Et si on récupérait la chaleur produite par une usine, l’incinération des déchets ménagers ou encore les serveurs informatiques d’une entreprise locale pour chauffer des habitations et autres bâtiments dans le voisinage ? C’est le principe du réseau de chaleur, un système qui fonctionne un peu comme un chauffage central mais à l’échelle de toute une ville ou d’un quartier.
Économies d'échelle
Concrètement, une chaufferie centrale chauffe de l’eau, acheminée ensuite vers chaque habitation par un réseau de canalisation isolées enterrées. L’énergie utilisée provient en priorité de sources locales :
- chaleur récupérée issue de procédés industriels, de bureaux, de l’incinération des déchets, des eaux usées…
- chaleur contenue dans le sol (géothermie)
- production solaire
- centrales au gaz ou au charbon
De quoi se compose un réseau de chaleur ?
- Une chaudière centrale de forte puissance
- Un réseau de canalisations bien isolées et enterrées sous le sol des rues. Ce réseau apporte l’eau chaude de chauffage (ou la vapeur) dans chaque habitation.
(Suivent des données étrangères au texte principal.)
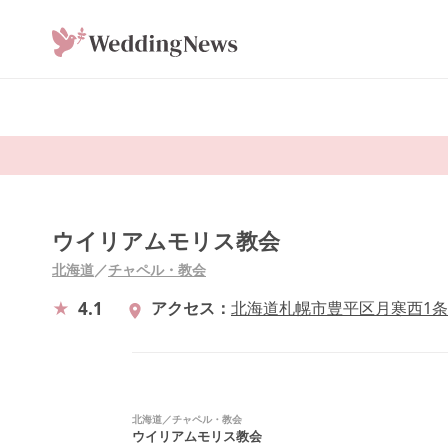
ウイリアムモリス教会
北海道
／
チャペル・教会
4.1
アクセス
北海道札幌市豊平区月寒西1条3
北海道
／
チャペル・教会
ウイリアムモリス教会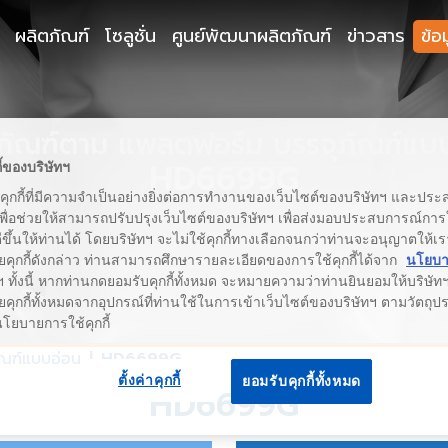
ผลิตภัณฑ์
โซลูชั่น
ศูนย์พัฒนาผลิตภัณฑ์
ข่าวสาร
ข้อ
ภัณฑ์ตาม แพลตฟอร์ม บรรจุภัณฑ์แบ
HD6699G
ี้ของบริษัทฯ
้คุกกี้ที่มีความจำเป็นอย่างยิ่งต่อการทำงานของเว็บไซต์ของบริษัทฯ และประสง
เพื่อช่วยให้สามารถปรับปรุงเว็บไซต์ของบริษัทฯ เพื่อส่งมอบประสบการณ์กา
่ดีขึ้นให้ท่านได้ โดยบริษัทฯ จะไม่ใช้คุกกี้ทางเลือกจนกว่าท่านจะอนุญาตให้เร
ยคุกกี้ดังกล่าว ท่านสามารถศึกษารายละเอียดของการใช้คุกกี้ได้จาก
นโยบาย
 ทั้งนี้ หากท่านกดยอมรับคุกกี้ทั้งหมด จะหมายความว่าท่านยินยอมให้บริษัทฯ 
คุกกี้ทั้งหมดจากอุปกรณ์ที่ท่านใช้ในการเข้าเว็บไซต์ของบริษัทฯ ตามวัตถุประ
นโยบายการใช้คุกกี้
ัณฑ์แบบอ่อน
HD6699G
ตั้งค่าคุกกี้
ยอมรับคุกกี้ทั้งหมด
HD6699G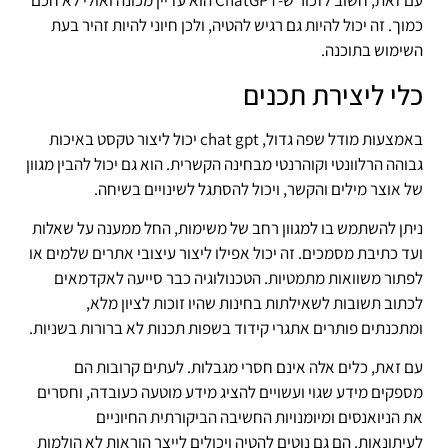
עם זאת, חשוב לזכור ש-ChatGPT הוא עדיין מכונה ואולי לא חכם
כמוך. זה יכול להיות גם רגיש להטיה, ולכן חיוני להיות זהיר בעת
השימוש בתוכנה.
כלי ליצירת תכנים
באמצעות מודל שפה גדול, chat gpt יכול ליצור טקסט באיכות
גבוהה הרלוונטי וקוהרנטי מבחינה הקשרית. הוא גם יכול להבין מגוון
של אוצר מילים והקשר, ויכול להסתגל לשינויים בשיחה.
ניתן להשתמש בו למגוון רחב של משימות, החל ממענה על שאלות
ועד כתיבת מסמכים. זה יכול אפילו ליצור עיצובי אתרים שלמים או
לפתור משוואות מתמטיות. הטכנולוגיה כבר סייעה לאקדמאים
לכתוב תשובות לשאילתות בחינות שהיו זוכות לציון מלא,
ומתכנתים פותרים אתגרי קידוד בשפות תכנות לא ברורות בשניות.
עם זאת, כלים אלה אינם חסרי מגבלות. לעתים קרובות הם
מספקים מידע שגוי ועשויים להציג מידע מוטעה כעובדה, וחסרים
את הניואנסים ומיומנויות החשיבה הביקורתית החיוניים
לעיתונאות. הם גם נוטים להטיה ויכולים לייצר הוראות לא הולמות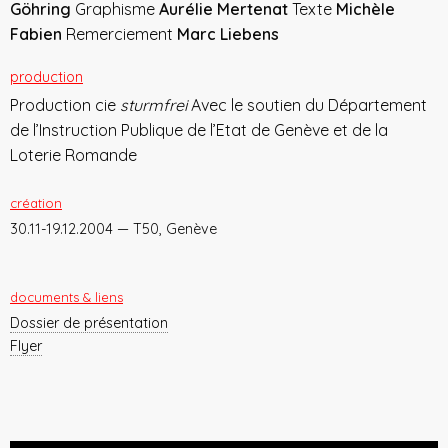
Göhring
Graphisme
Aurélie Mertenat
Texte
Michèle
Fabien
Remerciement
Marc Liebens
production
Production cie
sturmfrei
Avec le soutien du Département
de l’Instruction Publique de l’Etat de Genève et de la
Loterie Romande
création
30.11-19.12.2004 — T50, Genève
documents & liens
Dossier de présentation
Flyer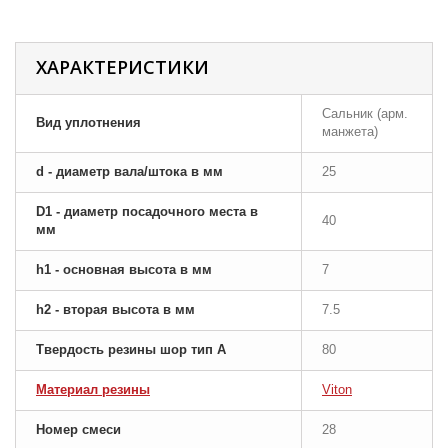
ХАРАКТЕРИСТИКИ
Сальник (арм.
Вид уплотнения
манжета)
d - диаметр вала/штока в мм
25
D1 - диаметр посадочного места в
40
мм
h1 - основная высота в мм
7
h2 - вторая высота в мм
7.5
Твердость резины шор тип A
80
Материал резины
Viton
Номер смеси
28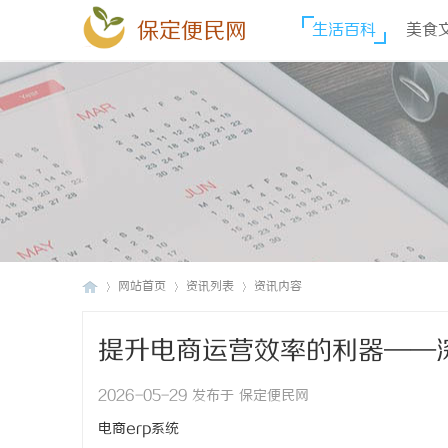
保定便民网
生活百科
美食
网站首页
资讯列表
资讯内容
提升电商运营效率的利器——
保
›
›
›
2026-05-29 发布于 保定便民网
电商erp系统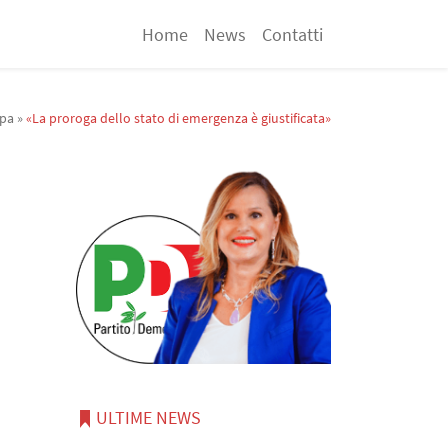
Home
News
Contatti
mpa
»
«La proroga dello stato di emergenza è giustificata»
ULTIME NEWS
- Un échangeur de chaleur à l’entrée du réseau dans chaque habitation. Il capte la chaleur du réseau pour la transférer au réseau interne de l’habitation (radiateurs et système de production d’eau chaude sanitaire pour les bains, douches, etc.)
- Un système complémentaire (solaire, pompe à chaleur, boiler…) dans chaque habitation pour produire l’eau chaude sanitaire individuellement quand le réseau de chaleur est hors service, en été.
Les points forts
- Économies d’échelle : une seule installation de chauffage pour 1000 logements consomme moins de ressources et coûte moins cher au bilan final que 1000 installations individuelles. Mais le rendement est à peu près identique dans les deux cas : 86 à 87% en moyenne.
- Facilité : les occupants se font livrer la chaleur à domicile tout comme l’eau, le gaz, l’électricité, la téléphonie et… les pizzas ! Et fini les soucis d’entretien et de réparation : on paie juste ce que l’on consomme.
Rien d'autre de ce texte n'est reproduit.